Even if you are not going to buy something, stay away from unsecured sites wherever possible. This becomes more difficult all the time as more and more information is located on the internet and anyone can start up a site with or without security.
It is second nature to look up academic details for an essay or trivial fact to share at a party by using a website rather than going to the library. Typing a request into the search engine is much faster.
When doing your shopping and browsing, choose websites that are secured. If you plan to engage in e-commerce for buying things online, you must see symbols on the site which indicate that your details will be protected.

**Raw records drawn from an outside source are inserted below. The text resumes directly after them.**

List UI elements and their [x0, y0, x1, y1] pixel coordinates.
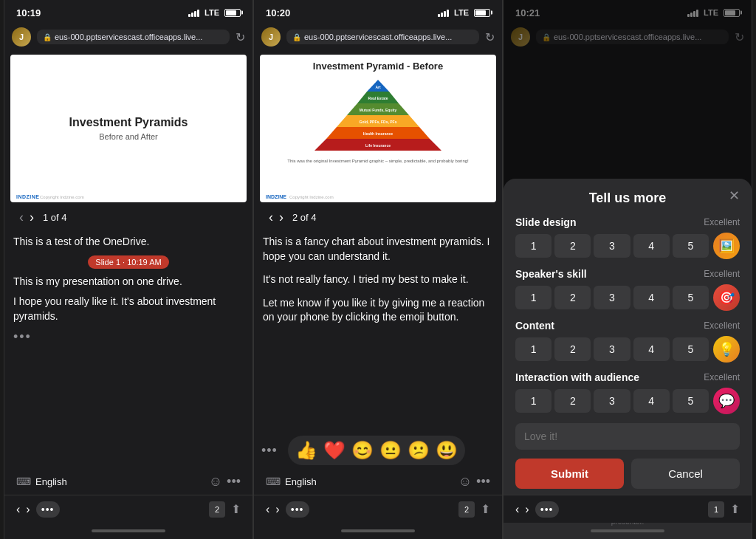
slide2-title: Investment Pyramid - Before	[313, 61, 443, 72]
interaction-buttons: 1 2 3 4 5	[515, 389, 709, 413]
next-arrow-2[interactable]: ›	[276, 210, 286, 225]
svg-text:Gold, PPFs, FDs, PFs: Gold, PPFs, FDs, PFs	[360, 120, 397, 124]
rating-c-2[interactable]: 2	[554, 337, 591, 361]
modal-title: Tell us more	[515, 190, 740, 206]
phone-2: 10:20 LTE J 🔒 eus-000.pptservicescast.of…	[253, 0, 503, 539]
address-bar-2: J 🔒 eus-000.pptservicescast.officeapps.l…	[254, 22, 502, 52]
slide-counter-2: 2 of 4	[292, 212, 317, 223]
forward-btn-1[interactable]: ›	[26, 503, 30, 516]
url-bar-1[interactable]: 🔒 eus-000.pptservicescast.officeapps.liv…	[37, 30, 230, 44]
time-2: 10:20	[266, 7, 290, 18]
interaction-label: Interaction with audience	[515, 371, 639, 383]
forward-btn-2[interactable]: ›	[275, 503, 279, 516]
feedback-input[interactable]	[515, 423, 740, 450]
emoji-confused[interactable]: 😕	[408, 440, 430, 461]
next-arrow-1[interactable]: ›	[27, 210, 37, 225]
slide2-watermark: INDZINE	[266, 194, 286, 199]
rating-c-5[interactable]: 5	[673, 337, 709, 361]
chat-msg-1-0: This is a test of the OneDrive.	[13, 235, 244, 250]
rating-i-2[interactable]: 2	[554, 389, 591, 413]
svg-text:Life Insurance: Life Insurance	[365, 143, 391, 148]
lock-icon-1: 🔒	[43, 33, 52, 41]
status-icons-2: LTE	[438, 8, 490, 17]
address-bar-1: J 🔒 eus-000.pptservicescast.officeapps.l…	[4, 22, 252, 52]
chat-msg-2-2: Let me know if you like it by giving me …	[263, 296, 493, 325]
cancel-button[interactable]: Cancel	[631, 459, 740, 489]
interaction-icon: 💬	[713, 388, 740, 414]
rating-i-4[interactable]: 4	[633, 389, 670, 413]
rating-c-4[interactable]: 4	[633, 337, 670, 361]
rating-sd-5[interactable]: 5	[673, 234, 709, 258]
more-btn-1[interactable]: •••	[227, 474, 241, 490]
rating-ss-3[interactable]: 3	[594, 286, 630, 309]
forward-btn-3[interactable]: ›	[525, 503, 529, 516]
rating-sd-3[interactable]: 3	[594, 234, 630, 258]
chat-area-1: This is a test of the OneDrive. Slide 1 …	[4, 229, 252, 468]
toolbar-dots-2[interactable]: •••	[286, 501, 309, 518]
emoji-row: 👍 ❤️ 😊 😐 😕 😃	[288, 436, 465, 465]
rating-sd-1[interactable]: 1	[515, 234, 551, 258]
rating-ss-4[interactable]: 4	[633, 286, 670, 309]
refresh-btn-1[interactable]: ↻	[236, 30, 245, 44]
prev-arrow-1[interactable]: ‹	[16, 210, 27, 225]
back-btn-3[interactable]: ‹	[515, 503, 519, 516]
status-bar-2: 10:20 LTE	[254, 0, 502, 22]
rating-ss-1[interactable]: 1	[515, 286, 551, 309]
emoji-smile[interactable]: 😊	[351, 440, 374, 461]
language-label-2: English	[285, 476, 317, 487]
back-btn-2[interactable]: ‹	[266, 503, 269, 516]
bottom-toolbar-2: ‹ › ••• 2 ⬆	[254, 495, 502, 523]
chat-area-2: This is a fancy chart about investment p…	[254, 229, 502, 433]
rating-ss-2[interactable]: 2	[554, 286, 591, 309]
modal-close-btn[interactable]: ✕	[729, 188, 740, 204]
share-btn-3[interactable]: ⬆	[730, 502, 740, 516]
svg-text:Art: Art	[375, 85, 381, 89]
status-icons-1: LTE	[188, 8, 241, 17]
chat-msg-2-1: It's not really fancy. I tried my best t…	[263, 272, 493, 287]
emoji-thumbs-up[interactable]: 👍	[295, 440, 317, 461]
slide-subtitle-1: Before and After	[99, 132, 158, 141]
rating-c-3[interactable]: 3	[594, 337, 630, 361]
back-btn-1[interactable]: ‹	[16, 503, 20, 516]
rating-sd-4[interactable]: 4	[633, 234, 670, 258]
chat-msg-2-0: This is a fancy chart about investment p…	[263, 235, 493, 264]
slide-design-icon: 🖼️	[713, 233, 740, 259]
emoji-neutral[interactable]: 😐	[379, 440, 402, 461]
lte-label-2: LTE	[454, 8, 469, 17]
rating-interaction: Interaction with audience Excellent 1 2 …	[515, 371, 740, 414]
rating-i-5[interactable]: 5	[673, 389, 709, 413]
svg-text:Real Estate: Real Estate	[368, 96, 388, 100]
rating-speakers-skill: Speaker's skill Excellent 1 2 3 4 5 🎯	[515, 268, 740, 311]
emoji-happy[interactable]: 😃	[436, 440, 458, 461]
share-btn-1[interactable]: ⬆	[231, 502, 241, 516]
rating-ss-5[interactable]: 5	[673, 286, 709, 309]
rating-i-1[interactable]: 1	[515, 389, 551, 413]
url-bar-2[interactable]: 🔒 eus-000.pptservicescast.officeapps.liv…	[286, 30, 479, 44]
phone-1: 10:19 LTE J 🔒 eus-000.pptservicescast.of…	[4, 0, 253, 539]
avatar-2: J	[261, 27, 281, 47]
url-text-1: eus-000.pptservicescast.officeapps.live.…	[55, 32, 202, 41]
more-btn-2[interactable]: •••	[476, 474, 490, 490]
slide-copyright-1: Copyright Indzine.com	[40, 195, 84, 199]
share-btn-2[interactable]: ⬆	[481, 502, 490, 516]
slide-counter-1: 1 of 4	[43, 212, 67, 223]
emoji-heart[interactable]: ❤️	[323, 440, 346, 461]
prev-arrow-2[interactable]: ‹	[266, 210, 276, 225]
slide-1: Investment Pyramids Before and After IND…	[10, 55, 247, 202]
slide-badge-2: 2	[458, 501, 475, 518]
submit-button[interactable]: Submit	[515, 459, 624, 489]
bottom-toolbar-3: ‹ › ••• 1 ⬆	[504, 495, 752, 523]
content-excellent: Excellent	[704, 320, 740, 331]
tell-us-more-modal: ✕ Tell us more Slide design Excellent 1 …	[504, 179, 752, 539]
toolbar-dots-1[interactable]: •••	[36, 501, 60, 518]
home-indicator-2	[254, 523, 502, 539]
smiley-btn-1[interactable]: ☺	[209, 474, 222, 490]
language-label-1: English	[35, 476, 67, 487]
smiley-btn-2[interactable]: ☺	[458, 474, 472, 490]
rating-c-1[interactable]: 1	[515, 337, 551, 361]
toolbar-dots-3[interactable]: •••	[535, 501, 559, 518]
content-buttons: 1 2 3 4 5	[515, 337, 709, 361]
refresh-btn-2[interactable]: ↻	[485, 30, 495, 44]
rating-sd-2[interactable]: 2	[554, 234, 591, 258]
rating-i-3[interactable]: 3	[594, 389, 630, 413]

Particularly, you want SSL indicated by a padlock symbol. This tells you that the web host for this website has provided security so that your account and payment details should remain confidential. No one is getting into this program to steal your credit card number and expiry date. Look for evidence that Norton or McAfee are in use.
How to Protect Others
As noted above, anyone can run a website or a blog page highlighting recipes and articles, you included. Remember that the information on some pages might not seem worth hacking because no one would be able to obtain financial information, but your address could be hijacked for illegal purposes.

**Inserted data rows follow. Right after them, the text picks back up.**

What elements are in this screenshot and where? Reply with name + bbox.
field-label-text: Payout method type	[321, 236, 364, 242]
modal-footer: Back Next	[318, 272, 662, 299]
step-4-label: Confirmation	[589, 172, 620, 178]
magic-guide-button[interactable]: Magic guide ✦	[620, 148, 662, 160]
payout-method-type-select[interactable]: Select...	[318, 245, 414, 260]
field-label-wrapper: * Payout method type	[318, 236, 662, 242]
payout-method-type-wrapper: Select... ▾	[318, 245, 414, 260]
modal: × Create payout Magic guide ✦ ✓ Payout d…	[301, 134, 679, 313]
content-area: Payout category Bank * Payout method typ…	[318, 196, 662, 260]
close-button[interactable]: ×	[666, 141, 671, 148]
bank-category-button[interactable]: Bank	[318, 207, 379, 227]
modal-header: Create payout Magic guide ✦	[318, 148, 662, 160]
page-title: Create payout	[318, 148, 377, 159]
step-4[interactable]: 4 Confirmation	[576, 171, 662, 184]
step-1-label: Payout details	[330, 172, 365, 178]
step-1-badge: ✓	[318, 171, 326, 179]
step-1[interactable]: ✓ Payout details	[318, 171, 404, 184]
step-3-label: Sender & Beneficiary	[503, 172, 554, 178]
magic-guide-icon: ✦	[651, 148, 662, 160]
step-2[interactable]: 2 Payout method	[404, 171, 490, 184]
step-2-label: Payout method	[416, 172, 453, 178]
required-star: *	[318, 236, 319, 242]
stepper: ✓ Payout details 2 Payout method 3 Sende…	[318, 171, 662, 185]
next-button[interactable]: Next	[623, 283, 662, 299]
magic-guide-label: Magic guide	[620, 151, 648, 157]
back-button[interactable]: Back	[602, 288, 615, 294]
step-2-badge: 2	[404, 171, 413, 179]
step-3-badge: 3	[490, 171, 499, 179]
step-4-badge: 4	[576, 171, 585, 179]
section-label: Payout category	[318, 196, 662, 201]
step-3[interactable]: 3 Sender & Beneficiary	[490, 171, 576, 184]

So, even your parenting column or tourist journal could put people at risk if they share their email address on your e-newsletter form or sign in to leave a comment. Sign up for SSL security when you arrange for web hosting.
This is not necessarily provided as an automatic feature, so check the terms of your monthly billing carefully. SSL can be added on later if you have failed to provide this level of security so far, and if you’re running a website commercially the added safeguard is likely to boost your sales.